The binding constraint to growth in less developed Western Balkan countries
The binding constraint to growth in less developed Western Balkan countries
Friday, March 13, 2015: 6:35 PM
The overarching objective of the study is the identification of binding constraint to growth of the countries of the Western Balkans (WB). The region was selected for its combination of underlying structural transformation and systemic transformation problems typical for many European (and some non-European) ‘emerging markets’.After a period of recovery, economic stagnation set in 2009. Since then, growth shows a downward trend. Investment and bank lending are now low impairing the start of a sustained economic growth and catching-up process. A second aim of the study is to take advantage of an adjusted Growth Diagnostics (GD) approach in the quest for the binding constraint to growth. The approach applied here, deviates from the original one and those in the literature on two counts: While the original approach holds a supply-side perspective and is devoted to developing countries, this study, firstly, tests also possible demand constraints to growth, which might matter in countries with some degree of industrialization.

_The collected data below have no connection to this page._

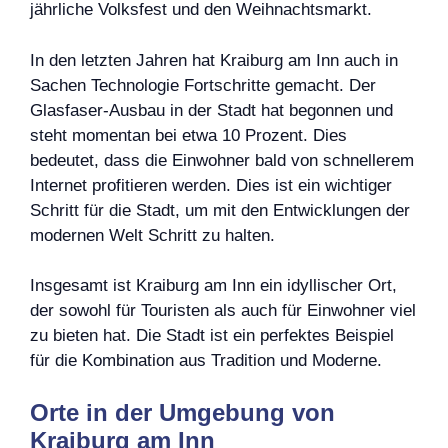
jährliche Volksfest und den Weihnachtsmarkt.
In den letzten Jahren hat Kraiburg am Inn auch in
Sachen Technologie Fortschritte gemacht. Der
Glasfaser-Ausbau in der Stadt hat begonnen und
steht momentan bei etwa 10 Prozent. Dies
bedeutet, dass die Einwohner bald von schnellerem
Internet profitieren werden. Dies ist ein wichtiger
Schritt für die Stadt, um mit den Entwicklungen der
modernen Welt Schritt zu halten.
Insgesamt ist Kraiburg am Inn ein idyllischer Ort,
der sowohl für Touristen als auch für Einwohner viel
zu bieten hat. Die Stadt ist ein perfektes Beispiel
für die Kombination aus Tradition und Moderne.
Orte in der Umgebung von
Kraiburg am Inn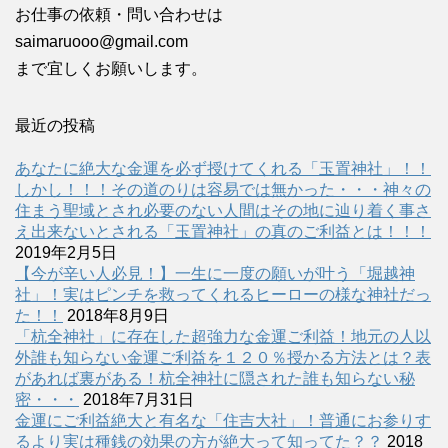
お仕事の依頼・問い合わせは
saimaruooo@gmail.com
まで宜しくお願いします。
最近の投稿
あなたに絶大な金運を必ず授けてくれる「玉置神社」！！
しかし！！！その道のりは容易では無かった・・・神々の
住まう聖域とされ必要のない人間はその地に辿り着く事さ
え出来ないとされる「玉置神社」の真のご利益とは！！！
2019年2月5日
【今が辛い人必見！】一生に一度の願いが叶う「堀越神
社」！実はピンチを救ってくれるヒーローの様な神社だっ
た！！
2018年8月9日
「杭全神社」に存在した超強力な金運ご利益！地元の人以
外誰も知らない金運ご利益を１２０％授かる方法とは？表
があれば裏がある！杭全神社に隠された誰も知らない秘
密・・・
2018年7月31日
金運にご利益絶大と有名な「住吉大社」！普通にお参りす
るより実は種銭の効果の方が絶大って知ってた？？
2018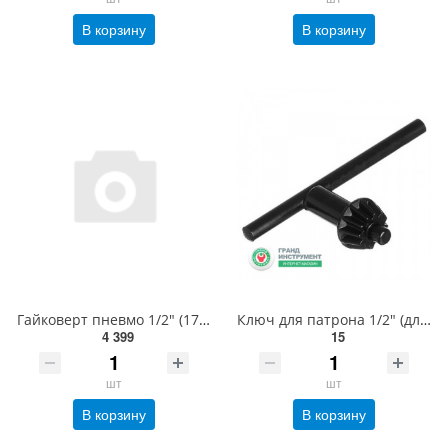
В корзину
В корзину
Гайковерт пневмо 1/2" (1700N/m;7000об/мин) AEROPRO A301
Ключ для патрона 1/2" (для пневмодрилі AT-4041B) CK-AT-4041B
4 399
15
шт
шт
В корзину
В корзину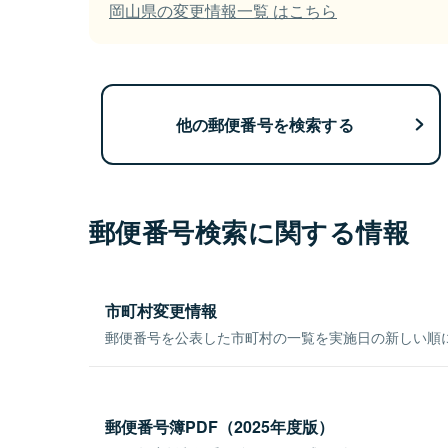
岡山県の変更情報一覧 はこちら
他の郵便番号を検索する
郵便番号検索に関する情報
市町村変更情報
郵便番号を公表した市町村の一覧を実施日の新しい順
郵便番号簿PDF（2025年度版）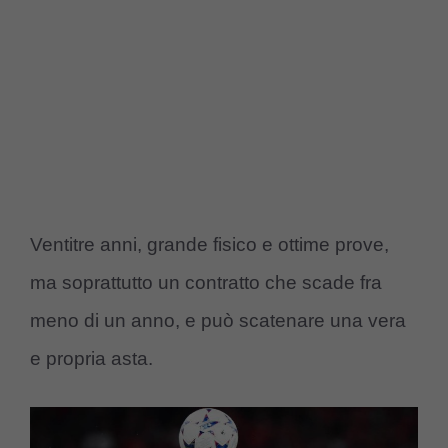
Ventitre anni, grande fisico e ottime prove,
ma soprattutto un contratto che scade fra
meno di un anno, e può scatenare una vera
e propria asta.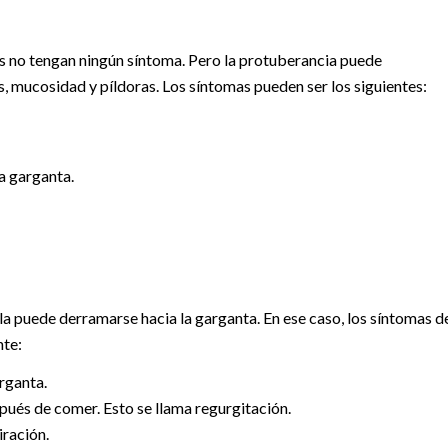
s no tengan ningún síntoma. Pero la protuberancia puede
, mucosidad y píldoras. Los síntomas pueden ser los siguientes:
la garganta.
ella puede derramarse hacia la garganta. En ese caso, los síntomas d
nte:
rganta.
spués de comer. Esto se llama regurgitación.
iración.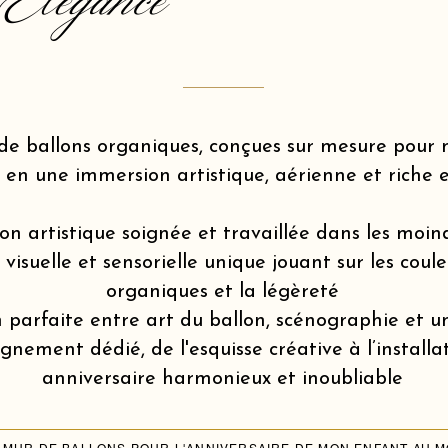
Elegance
de ballons organiques, conçues sur mesure pou
 en une immersion artistique, aérienne et riche 
on artistique soignée et travaillée dans les moin
isuelle et sensorielle unique jouant sur les coule
organiques et la légèreté
 parfaite entre art du ballon, scénographie et u
ement dédié, de l'esquisse créative à l’installa
anniversaire harmonieux et inoubliable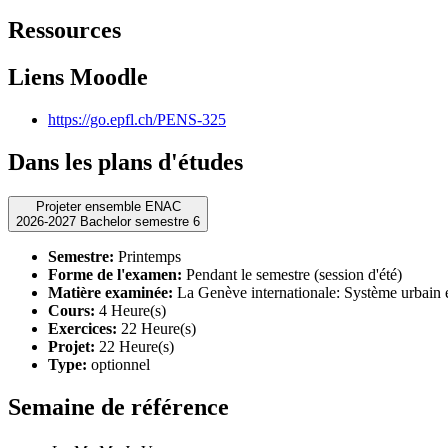
Ressources
Liens Moodle
https://go.epfl.ch/PENS-325
Dans les plans d'études
Projeter ensemble ENAC
2026-2027 Bachelor semestre 6
Semestre:
Printemps
Forme de l'examen:
Pendant le semestre (session d'été)
Matière examinée:
La Genève internationale: Système urbain e
Cours:
4 Heure(s)
Exercices:
22 Heure(s)
Projet:
22 Heure(s)
Type:
optionnel
Semaine de référence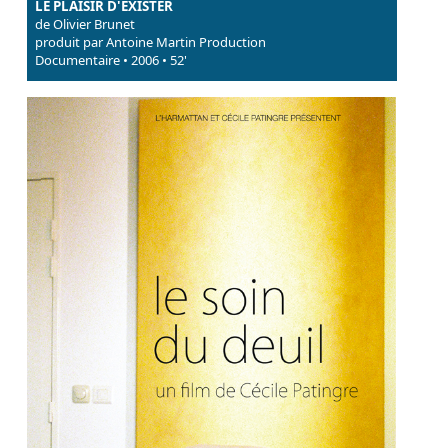
LE PLAISIR D'EXISTER
de Olivier Brunet
produit par Antoine Martin Production
Documentaire • 2006 • 52'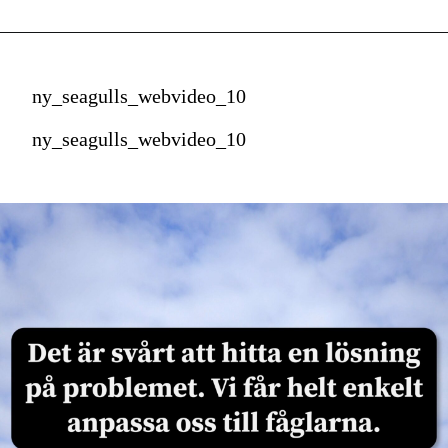
ny_seagulls_webvideo_10
ny_seagulls_webvideo_10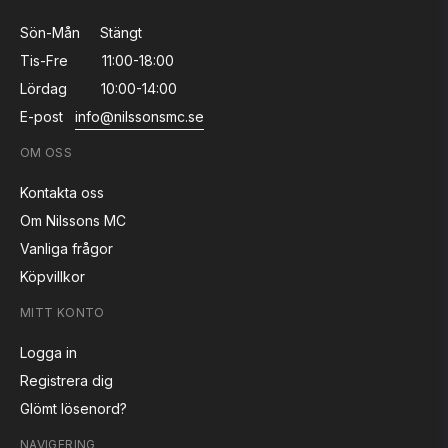
Sön-Mån
Stängt
Tis-Fre
11:00-18:00
Lördag
10:00-14:00
E-post
info@nilssonsmc.se
OM OSS
Kontakta oss
Om Nilssons MC
Vanliga frågor
Köpvillkor
MITT KONTO
Logga in
Registrera dig
Glömt lösenord?
NAVIGERING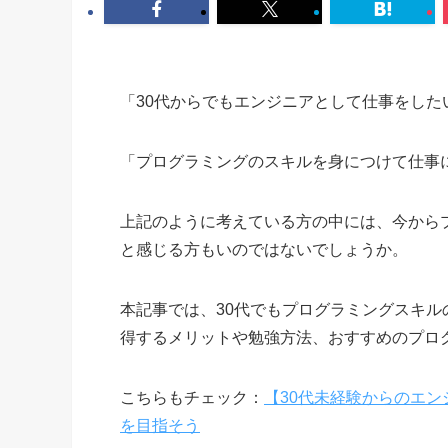
「30代からでもエンジニアとして仕事をした
「プログラミングのスキルを身につけて仕事
上記のように考えている方の中には、今から
と感じる方もいのではないでしょうか。
本記事では、30代でもプログラミングスキ
得するメリットや勉強方法、おすすめのプロ
こちらもチェック：
【30代未経験からのエ
を目指そう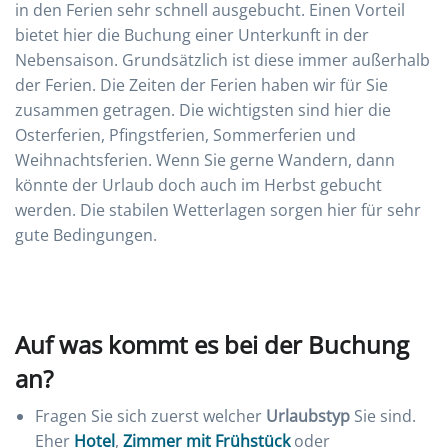
in den Ferien sehr schnell ausgebucht. Einen Vorteil
bietet hier die Buchung einer Unterkunft in der
Nebensaison. Grundsätzlich ist diese immer außerhalb
der Ferien. Die Zeiten der Ferien haben wir für Sie
zusammen getragen. Die wichtigsten sind hier die
Osterferien, Pfingstferien, Sommerferien und
Weihnachtsferien. Wenn Sie gerne Wandern, dann
könnte der Urlaub doch auch im Herbst gebucht
werden. Die stabilen Wetterlagen sorgen hier für sehr
gute Bedingungen.
Auf was kommt es bei der Buchung
an?
Fragen Sie sich zuerst welcher
Urlaubstyp
Sie sind.
Eher
Hotel
,
Zimmer mit Frühstück
oder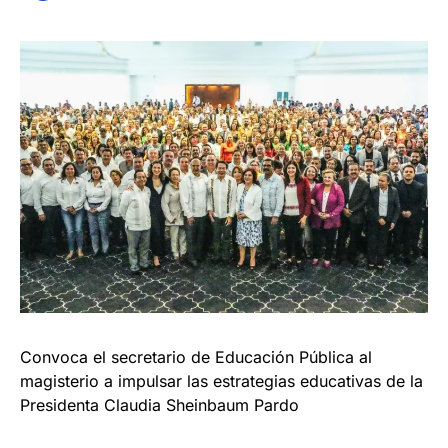
Convoca el secretario de Educación Pública al
magisterio a impulsar las estrategias educativas de la
Presidenta Claudia Sheinbaum Pardo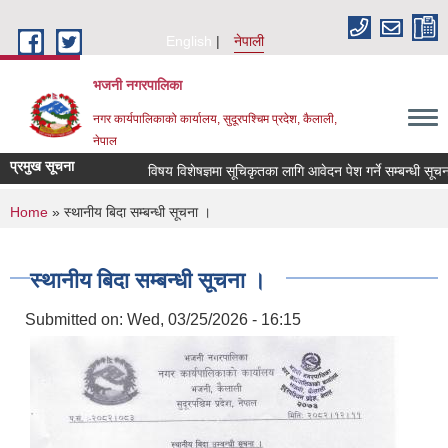
Skip to main content
English
नेपाली
भजनी नगरपालिका
नगर कार्यपालिकाको कार्यालय, सुदूरपश्चिम प्रदेश, कैलाली,
नेपाल
प्रमुख सूचना
विषय विशेषज्ञमा सूचिकृतका लागि आवेदन पेश गर्ने सम्बन्धी सूचना 
You are here
Home
» स्थानीय बिदा सम्बन्धी सूचना ।
स्थानीय बिदा सम्बन्धी सूचना ।
Submitted on:
Wed, 03/25/2026 - 16:15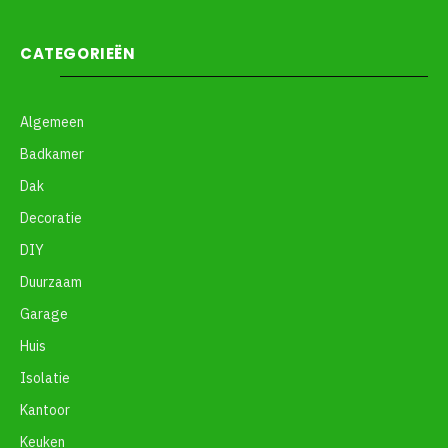
CATEGORIEËN
Algemeen
Badkamer
Dak
Decoratie
DIY
Duurzaam
Garage
Huis
Isolatie
Kantoor
Keuken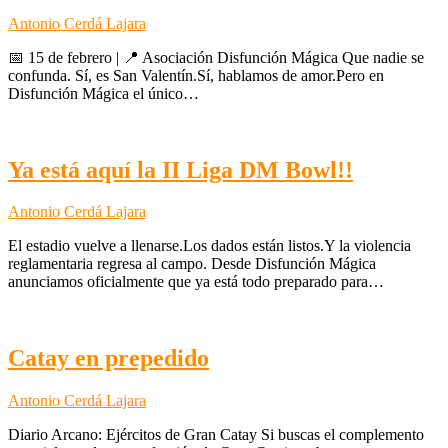
Antonio Cerdá Lajara
📅 15 de febrero | 📍 Asociación Disfunción Mágica Que nadie se
confunda. Sí, es San Valentín.Sí, hablamos de amor.Pero en
Disfunción Mágica el único…
Ya está aquí la II Liga DM Bowl!!
Antonio Cerdá Lajara
El estadio vuelve a llenarse.Los dados están listos.Y la violencia
reglamentaria regresa al campo. Desde Disfunción Mágica
anunciamos oficialmente que ya está todo preparado para…
Catay en prepedido
Antonio Cerdá Lajara
Diario Arcano: Ejércitos de Gran Catay Si buscas el complemento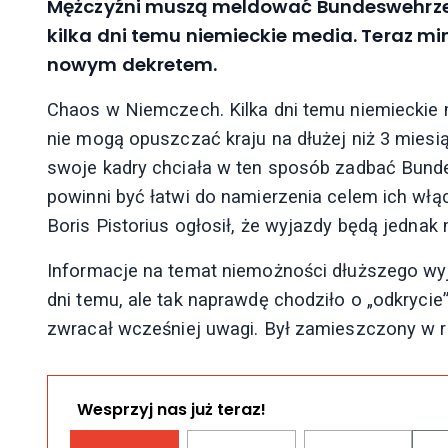
Mężczyźni muszą meldować Bundeswehrze d
kilka dni temu niemieckie media. Teraz min
nowym dekretem.
Chaos w Niemczech. Kilka dni temu niemieckie
nie mogą opuszczać kraju na dłużej niż 3 miesią
swoje kadry chciała w ten sposób zadbać Bund
powinni być łatwi do namierzenia celem ich włą
Boris Pistorius ogłosił, że wyjazdy będą jednak
Informacje na temat niemożności dłuższego wy
dni temu, ale tak naprawdę chodziło o „odkrycie”
zwracał wcześniej uwagi. Był zamieszczony w re
Wesprzyj nas już teraz!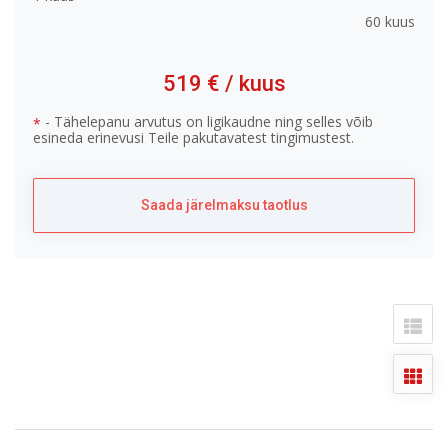
60 kuus
519 €
/ kuus
- Tähelepanu arvutus on ligikaudne ning selles võib
*
esineda erinevusi Teile pakutavatest tingimustest.
Saada järelmaksu taotlus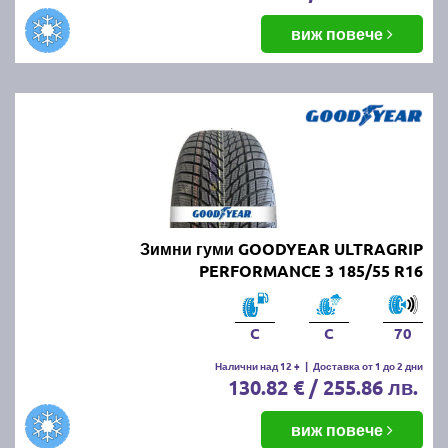
виж повече
Зимни гуми GOODYEAR ULTRAGRIP
PERFORMANCE 3 185/55 R16
C
C
70
Налични над 12 +
|
Доставка от 1 до 2 дни
130.82 € / 255.86 лв.
виж повече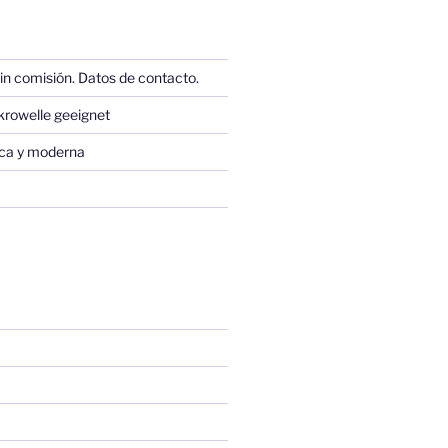
in comisión. Datos de contacto.
krowelle geeignet
sica y moderna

Secondly: while the existing literature applies the GD to single countries, the investigation here covers a region of independent countries with some relevant communalities. These two peculiarities present the novelties to the literature.The study will be organized in five consecutive steps: Section 1 assesses the applicability of the original GD approach to a region of countries with mixed features: underdevelopment and systemic transformation. It argues for an adjusted diagnostic tree including possible demand as well as supply side constraints. Sections 2 to 5 present steps in the identification of the binding constraint to growth. It turns out that financial intermediation (section 2), and the size and increase of non-performing loans (NPLs) in the banking sector matters (section 3). Section 4 opens the focus on the causes of the NPL problem in the World Bank (WB), separating the possible impacts of losses in effective demand and of market and policy failures constituting supply side constraints to growth via NPLs. Section 5 tries to find systematic evidence of the prevailing constraint to lending and growth by running country and panel regressions with quarterly data on lending, NPLs and GDP. Section 6 formulates some policy and methodological implications.